As part of the CPEC Colloquium Series, I am pleased to invite you to the following talk:

André Platzer, Carnegie Mellon University

Title: Safe AI for CPS

on Tuesday, July 2, 2019, 11:15 a.m. at MPI-SWS Saarbruecken, Campus E1 5, room 029

Simultaneous video cast to MPI-SWS Kaiserslautern, Paul Ehrlich Str., Building G26, room 111

Abstract:
Autonomous cyber-physical systems are systems that combine the physics of motion with advanced cyber algorithms to act on their own without close human supervision. The present consensus is that reasonable levels of autonomy, such as for self-driving cars or autonomous drones, can only be reached with the help of artificial intelligence and machine learning algorithms that cope with the uncertainties of the real world. That makes safety assurance even more challenging than it already is in cyber-physical systems (CPSs) with classically programmed control, precisely because AI techniques are lauded for their flexibility in handling unpredictable situations, but are themselves harder to predict.

This talk identifies the logical path toward autonomous cyber-physical systems. With the help of differential dynamic logic (dL) do we provide a logical foundation for developing cyber-physical system models with the mathematical rigor that their safety-critical nature demands. Its ModelPlex technique provides a logically correct way to tame the subtle relationship of CPS models to CPS implementations. The resulting logical monitor conditions can then be exploited to safeguard the decisions of learning agents, guide the optimization of learning processes, and resolve the nondeterminism frequently found in verification models.
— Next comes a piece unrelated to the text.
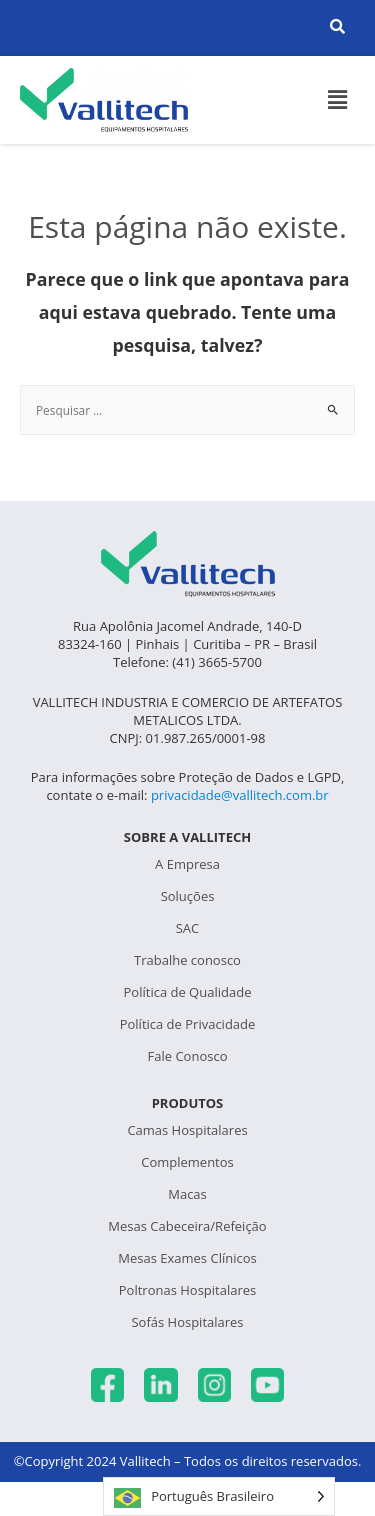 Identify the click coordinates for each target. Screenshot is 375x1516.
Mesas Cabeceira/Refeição (187, 1226)
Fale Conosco (188, 1056)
Overall, logic leads the way in combining the best of both worlds: the strong predictions that formal verification techniques provide alongside the strong flexibility that the use of AI provides.

Bio:
André Platzer is an Associate Professor of Computer Science at Carnegie Mellon University. He develops the logical foundations of cyber-physical systems to characterize their fundamental principles and to answer the question how we can trust a computer to control physical processes. André Platzer has a Ph.D. from the University of Oldenburg, Germany, received an ACM Doctoral Dissertation Honorable Mention and NSF CAREER Award, and was named one of the Brilliant 10 Young Scientists by the Popular Science magazine and one of the AI’s 10 to Watch by the IEEE Intelligent Systems Magazine.